Published by the Students of Johns Hopkins since 1896
December 26, 2024

CLE reduces language curriculum

By FRANK BRANCATI | November 29, 2012

In the past three years, the Hopkins Center for Language Education (CLE) has cut back or altogether discontinued its curriculum in several languages , citing low enrollment rates and financial constraints. Currently,, the CLE oversees the University’s courses in Hebrew, Hindi, Japanese, Korean and Russian; it canceled programs in Farsi and Kiswahili last year.

These efforts have coincided with the tenure of Yuki Johnson as Director of the CLE, a position she has held since 2009.

“The enrollment was low and could not sustain the courses so they were cut.  That’s simply the reason,” Johnson said. “The decision was made by the Dean’s Office.  It was unfortunate but if we don’t have enough students we can’t have the courses.”

Katherine Newman, Dean of the Krieger School of Arts and Sciences, also weighed in on the administrative decision to trim certain language programs, citing low enrollments as the primary reason.  She explained that in these cases it was not financially viable to continue offering the courses.

“Some [languages] fall into what language teaching professionals call ‘less taught,’ because typically the enrollments are modest,” Newman wrote in an email to The News-Letter. “In our case, some fell below the threshold that makes it affordable for us to offer them. When possible, we direct students to other area universities that may be able to accommodate them. The Center for Language Education has had to make some difficult decisions to insure that we use the resources we have wisely. I review all of these decisions with the language teaching professionals on our campus and fully support their judgment.  We spend hours evaluating the options every year. It is important for the Dean’s office to insure that the funds we have to support the educational mission are carefully allocated and in this instance, the decision was necessary.”

Students enrolled in these languages have largely responded with concern.

“I think it is considerably limiting and quite detrimental to the overall standard of the education at Hopkins,” junior Kithmina Hewage, an International Studies major studying Hindi, said. “Hopkins prides itself on providing a wide variety of options for students, and I’m not entirely sure why the [CLE] has to take an exception to that. This is even more concerning given that languages such as Hindi that are becoming prominent languages spoken around the world are being taken away.”

As an International Studies major, Hewage now finds himself facing academic obstacles.

The interdisciplinary major requires the study of both a language through the advanced level as an area of academic concentration “according to the student’s evolving interest in international studies,” the department’s website reads. If the concentration foci a geographical region, the student’s language of choice must pertain thereto.
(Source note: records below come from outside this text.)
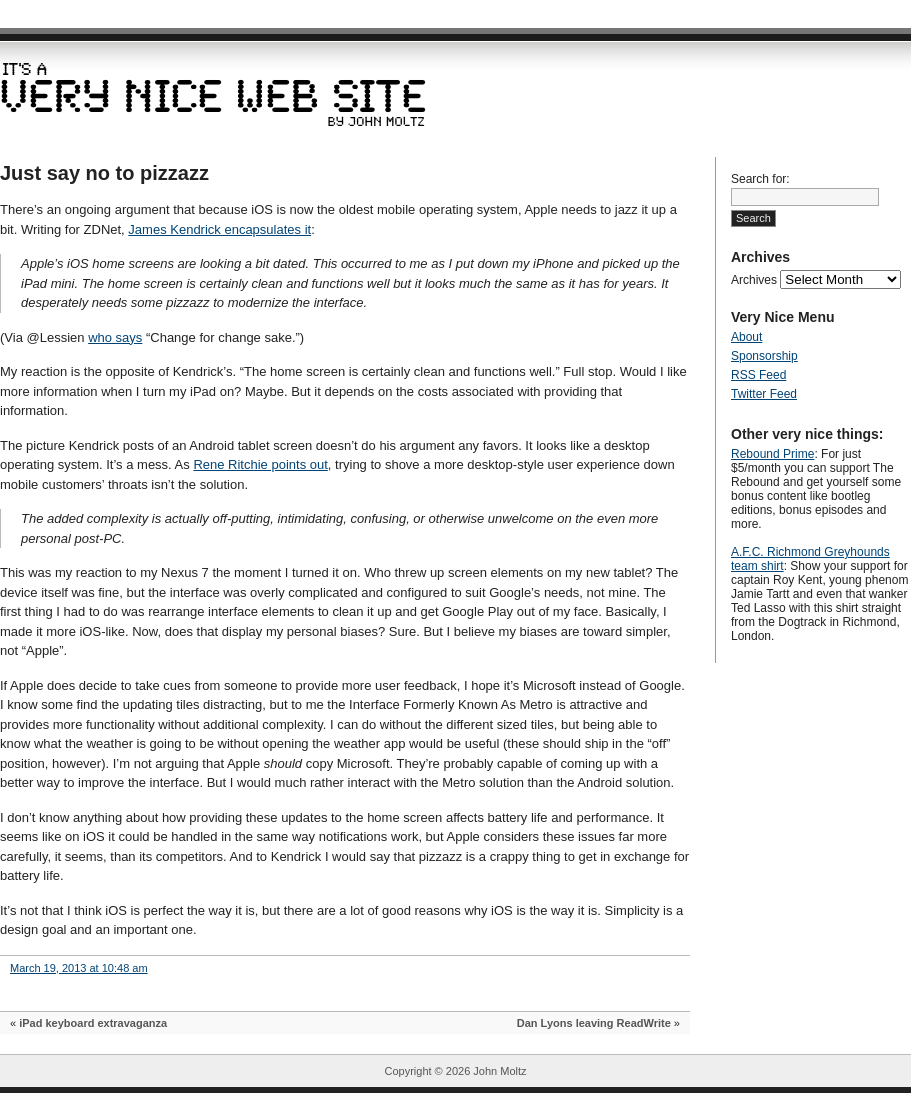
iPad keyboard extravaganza (93, 1023)
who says (115, 337)
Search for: (760, 179)
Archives (754, 280)
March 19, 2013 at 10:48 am (79, 968)
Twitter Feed (764, 394)
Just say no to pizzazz (104, 173)
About (746, 337)
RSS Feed (758, 375)
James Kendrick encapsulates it (219, 229)
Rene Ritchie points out (260, 464)
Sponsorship (764, 356)
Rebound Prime (772, 454)
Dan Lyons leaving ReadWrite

The shrinking language curriculum, thus, has derivative consequences: for example, International Studies students like Hewage who hope to focus on India--home to twenty percent of the world’s population -- cannot, as the pertinent language requirement is simply unattainable.

“It puts me in a very difficult situation. This is very disappointing, particularly because advanced Hindi was provided when I arrived at Hopkins,” Hewage said. “Moreover, given that many students have taken a Romance Language in high school, they are somewhat ahead of international students like me, who have no prior experience in such languages. And now, these other options are being reduced periodically.”

The scholastic hurdles posed by the reduced language curriculum have not been lost in translation.

“Professor Johnson is aware of the fact that some of the students do have to take the advanced Hindi course for their major or area of concentration,” Professor Uma Saini, Senior Lecturer of Hindi, wrote in an email to The News-Letter.

However, students who have actively fought the reductions claim that a lack of communication with the CLE has not been the greatest hurdle.

Junior Hilary Matfess is an International Studies major who last February was accepted to the selective five-year Bachelor’s/Master’s degree program with Hopkins’s Nitze School of Advanced International Studies (SAIS). To complete her language requirement -- and further facilitate her ambitions to study and work in Africa -- she enrolled in Hopkins’s Kiswahili program, which was cut last year.

“I had to receive special permission to graduate having taken only two years of a language. To get my second year of a language, I had to appeal to Dr. Johnson for an independent study. The process of getting Dr. Johnson’s approval was excessively cumbersome. I have never interacted with a director that seemed so intent on reducing student involvement in their program,” Matfess said.

She and other students also attempted to have the have the Kiswahili program brought back, to no avail.

“Along with two other students, I appealed to an assistant dean to consider re-instating the program,” Matfess said. “We were unsuccessful, though the assistant dean was much more approachable and understanding than Dr. Johnson.”

Hewage, meanwhile, argued that the CLE’s justification for eliminating certain programs might be noble in intention, but ultimately not grounded in reality.

“If it’s a lack of demand for the language, I must note that there are at least six other students who want to take Advanced Hindi along with me. And these are numbers that are higher than those in some advanced Romance language courses,” he said.

Removing Advanced Hindi from the language curriculum leaves Hopkins as the only college ranked in the top fifteen (based on U.S News & Report’s 2013 rankings of American universities) without upper-level courses in the language.

Peer institutions, meanwhile, have kept their language programs secure, with a similar magnitude of student interest therein. At present, seven Hopkins students in Intermediate Hindi hope to continue their studies next year. Duke University, meanwhile, currently has eight students in its third-year Hindi course; Northwestern University has six.